Plaintiff testified that she lies on the couch approximately 18 to 20 hours per day (Tr. 55, PAGEID #: 89), and gets four to eight injections in her upper back monthly (Tr. 56, PAGEID #: 90). Plaintiff's pain medications ease her pain enough for her "to get up and not be so angry at [herself]," but they also cause her stomach problems. (Tr. 57-58, PAGEID #: 91-92). Plaintiff is unable to go grocery shopping unless it is for one item. (Tr. 57, PAGEID #: 91). She has past work as a dental assistant. (Tr. 65-67, PAGEID #: 99-101).
Plaintiff testified that she can stand for approximately 15 minutes, walk for approximately 20 to 25 minutes, and sit for approximately 30 minutes. (Tr. 57-58, PAGEID #: 91-92). She maintains a driver's license and can drive short distances. (Tr. 58, PAGEID #: 92).
A Vocational Expert (the "VE") also testified at the hearing, stating that Plaintiff was incapable of performing her past work. (Tr. 67, PAGEID #: 101). However, a hypothetical person of Plaintiff's age, education, work history, with her residual functional capacity ("RFC") could perform unskilled, light work, such as an inspector, mail clerk, and routing clerk. (Tr. 67-68, PAGEID #: 101-102). The VE testified that, if the hypothetical person's exertional level was reduced to sedentary, she could perform jobs such as inspector and bench assembler. (Tr. 68, PAGEID #: 102).
The VE testified concerning additional limitations as follows:
Q. If I was to add a limitation of frequent handling and fingering bilaterally, would that change any of the previous jobs you'd indicated in hypothetical one or two?
A. No sir. All jobs and numbers would remain the same.
Q. If I changed that to only occasional handling and fingering, would that change any of those jobs?
A. Yes, sir, that would be work preclusive.(Tr. 68-70, PAGEID #: 102-04).

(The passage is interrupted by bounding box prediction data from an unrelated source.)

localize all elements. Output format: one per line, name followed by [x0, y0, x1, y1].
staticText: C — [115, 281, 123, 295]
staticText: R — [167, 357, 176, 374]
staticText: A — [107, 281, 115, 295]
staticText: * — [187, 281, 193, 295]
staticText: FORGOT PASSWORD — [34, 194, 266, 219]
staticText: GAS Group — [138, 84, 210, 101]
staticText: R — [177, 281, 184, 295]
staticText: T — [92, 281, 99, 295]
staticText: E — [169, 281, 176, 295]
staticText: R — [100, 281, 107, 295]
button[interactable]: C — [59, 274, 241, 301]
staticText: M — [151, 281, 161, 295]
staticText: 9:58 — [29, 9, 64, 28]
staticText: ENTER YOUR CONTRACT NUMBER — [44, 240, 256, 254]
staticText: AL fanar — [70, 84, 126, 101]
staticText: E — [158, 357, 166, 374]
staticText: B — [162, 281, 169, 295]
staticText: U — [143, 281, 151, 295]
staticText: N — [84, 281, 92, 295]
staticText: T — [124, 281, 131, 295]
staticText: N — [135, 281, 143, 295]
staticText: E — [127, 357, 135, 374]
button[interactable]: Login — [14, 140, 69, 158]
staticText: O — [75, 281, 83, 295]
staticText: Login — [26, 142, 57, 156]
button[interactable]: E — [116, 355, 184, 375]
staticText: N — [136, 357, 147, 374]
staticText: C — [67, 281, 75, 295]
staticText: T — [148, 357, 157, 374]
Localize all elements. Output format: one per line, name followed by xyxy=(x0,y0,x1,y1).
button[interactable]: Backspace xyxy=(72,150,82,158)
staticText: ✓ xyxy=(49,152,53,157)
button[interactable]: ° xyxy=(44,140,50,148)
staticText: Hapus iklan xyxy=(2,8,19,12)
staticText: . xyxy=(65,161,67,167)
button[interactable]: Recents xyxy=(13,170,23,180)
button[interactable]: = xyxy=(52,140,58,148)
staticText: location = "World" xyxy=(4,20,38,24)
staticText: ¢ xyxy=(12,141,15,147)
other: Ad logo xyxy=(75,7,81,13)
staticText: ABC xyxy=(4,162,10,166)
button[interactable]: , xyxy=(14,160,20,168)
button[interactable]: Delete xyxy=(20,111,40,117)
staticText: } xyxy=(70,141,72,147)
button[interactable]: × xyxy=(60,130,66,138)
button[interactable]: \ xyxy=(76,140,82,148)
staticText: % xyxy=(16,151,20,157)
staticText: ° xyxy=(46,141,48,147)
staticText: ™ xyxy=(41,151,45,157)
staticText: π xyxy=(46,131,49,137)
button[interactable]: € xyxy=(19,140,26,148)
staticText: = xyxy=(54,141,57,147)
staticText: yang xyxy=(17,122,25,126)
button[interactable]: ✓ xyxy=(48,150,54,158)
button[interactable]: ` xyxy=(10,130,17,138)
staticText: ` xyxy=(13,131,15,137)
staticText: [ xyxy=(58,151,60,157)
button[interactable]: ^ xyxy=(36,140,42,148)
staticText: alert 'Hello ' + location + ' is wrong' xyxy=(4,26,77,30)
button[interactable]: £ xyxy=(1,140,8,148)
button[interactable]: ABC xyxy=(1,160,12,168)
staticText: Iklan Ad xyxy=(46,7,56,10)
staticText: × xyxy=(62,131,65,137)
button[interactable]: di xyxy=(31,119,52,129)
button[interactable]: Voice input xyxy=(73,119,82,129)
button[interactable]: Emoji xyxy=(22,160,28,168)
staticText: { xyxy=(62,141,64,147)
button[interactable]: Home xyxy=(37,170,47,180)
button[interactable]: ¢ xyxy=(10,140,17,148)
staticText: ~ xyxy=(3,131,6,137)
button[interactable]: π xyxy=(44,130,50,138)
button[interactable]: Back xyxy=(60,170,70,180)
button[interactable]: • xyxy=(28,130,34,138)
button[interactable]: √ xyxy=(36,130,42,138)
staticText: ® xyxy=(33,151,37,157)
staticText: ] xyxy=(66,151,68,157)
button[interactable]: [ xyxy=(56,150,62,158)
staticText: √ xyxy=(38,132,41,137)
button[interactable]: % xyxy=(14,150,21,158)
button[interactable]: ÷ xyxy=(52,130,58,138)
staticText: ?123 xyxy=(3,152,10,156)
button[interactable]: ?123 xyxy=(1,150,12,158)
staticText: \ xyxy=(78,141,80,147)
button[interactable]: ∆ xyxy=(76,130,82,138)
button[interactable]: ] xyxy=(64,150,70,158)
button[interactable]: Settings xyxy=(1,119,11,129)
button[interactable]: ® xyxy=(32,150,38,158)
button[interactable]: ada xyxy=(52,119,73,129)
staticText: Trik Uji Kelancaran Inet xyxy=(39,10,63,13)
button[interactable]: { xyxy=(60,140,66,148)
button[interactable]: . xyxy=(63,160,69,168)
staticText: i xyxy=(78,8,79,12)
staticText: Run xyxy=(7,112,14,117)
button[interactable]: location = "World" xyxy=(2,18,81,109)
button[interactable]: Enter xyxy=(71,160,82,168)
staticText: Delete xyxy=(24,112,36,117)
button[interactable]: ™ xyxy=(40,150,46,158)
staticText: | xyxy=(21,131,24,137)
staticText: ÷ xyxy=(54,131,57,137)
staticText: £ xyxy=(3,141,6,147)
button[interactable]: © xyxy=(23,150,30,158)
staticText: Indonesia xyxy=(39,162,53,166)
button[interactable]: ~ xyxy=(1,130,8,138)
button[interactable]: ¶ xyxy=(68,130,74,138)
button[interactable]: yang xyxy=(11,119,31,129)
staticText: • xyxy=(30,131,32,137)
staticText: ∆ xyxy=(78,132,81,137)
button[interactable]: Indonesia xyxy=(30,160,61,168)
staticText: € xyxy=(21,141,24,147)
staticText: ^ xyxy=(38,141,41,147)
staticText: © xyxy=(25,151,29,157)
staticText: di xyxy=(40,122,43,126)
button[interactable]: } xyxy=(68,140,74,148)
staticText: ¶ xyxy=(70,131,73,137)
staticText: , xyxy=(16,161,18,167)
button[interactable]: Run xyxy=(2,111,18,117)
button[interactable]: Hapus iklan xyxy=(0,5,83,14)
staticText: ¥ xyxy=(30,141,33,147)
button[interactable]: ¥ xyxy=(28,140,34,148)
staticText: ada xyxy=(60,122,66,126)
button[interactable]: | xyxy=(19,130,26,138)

Q. If I was to change the climbing of ramps and stairs to occasional, would that change anything?
A. No, sir, it would not.
Q. And if I was to allow that individual to alternate between sitting and standing every 30 minutes while remaining at the work station and would not be off task more than five percent of the work period, would that change any of those jobs?
A. The sedentary would remain, jobs and numbers. However, the light level jobs, the numbers would be reduced 50 percent, jobs would remain the same. And that opinion's based on placement experience.
Q. And if I was to include a limitation that the individual would be off task at least 20 percent of the workday, would there be any jobs?
A. No, sir, that would be work preclusive as well, based on placement experience.
Q. And what percentage of off task is acceptable?
A. Up to 10 percent. Anything beyond that is work preclusive, in my experience again.
Q. And if I was to include a limitation that the individual would miss more than four days of work per month, would there be any jobs?
A. No, sir. They're preclusive as well, based on placement experience.
* * *
Q. [BY ATTORNEY]: [I]f you took the judge's first hypothetical and his second hypothetical, light and sedentary, and we simply added that they would need a sit/stand option at will, based on their pain level. Would that make any difference to your answers?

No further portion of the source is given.